Work to be completed: Transcribe, without alteration, the line that includes "Reflectiz's smart approval" and each line after it until the records end, omitting all that precede it.

(Transcribed page contents)
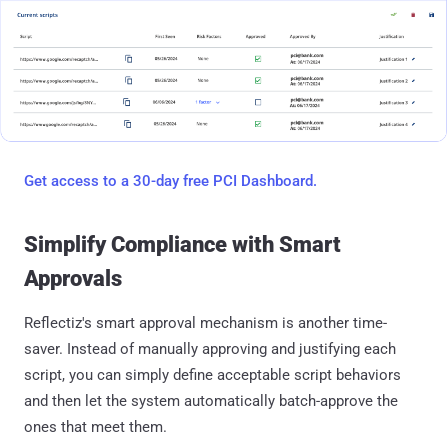
Get access to a 30-day free PCI Dashboard.
Simplify Compliance with Smart
Approvals
Reflectiz's smart approval mechanism is another time-
saver. Instead of manually approving and justifying each
script, you can simply define acceptable script behaviors
and then let the system automatically batch-approve the
ones that meet them.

Response below:
Reflectiz's smart approval mechanism is another time-
saver. Instead of manually approving and justifying each
script, you can simply define acceptable script behaviors
and then let the system automatically batch-approve the
ones that meet them.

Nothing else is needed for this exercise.